Your task =
The task calls for each record to be given again unchanged, minus any pictures.

Entries supplied =
>>>

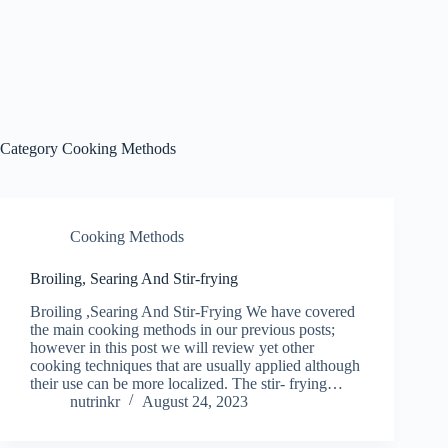
Category
Cooking Methods
Cooking Methods
Broiling, Searing And Stir-frying
Broiling ,Searing And Stir-Frying We have covered
the main cooking methods in our previous posts;
however in this post we will review yet other
cooking techniques that are usually applied although
their use can be more localized. The stir- frying…
nutrinkr
August 24, 2023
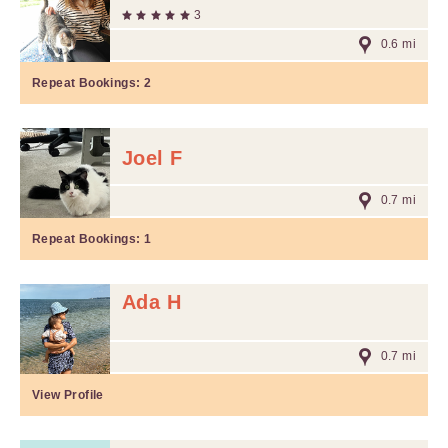
3
0.6 mi
Repeat Bookings:
2
Joel F
0.7 mi
Repeat Bookings:
1
Ada H
0.7 mi
View Profile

<<<

Exercise solution =
Category
Cooking Methods
Cooking Methods
Broiling, Searing And Stir-frying
Broiling ,Searing And Stir-Frying We have covered
the main cooking methods in our previous posts;
however in this post we will review yet other
cooking techniques that are usually applied although
their use can be more localized. The stir- frying…
nutrinkr
August 24, 2023
3
0.6 mi
Repeat Bookings:
2
Joel F
0.7 mi
Repeat Bookings:
1
Ada H
0.7 mi
View Profile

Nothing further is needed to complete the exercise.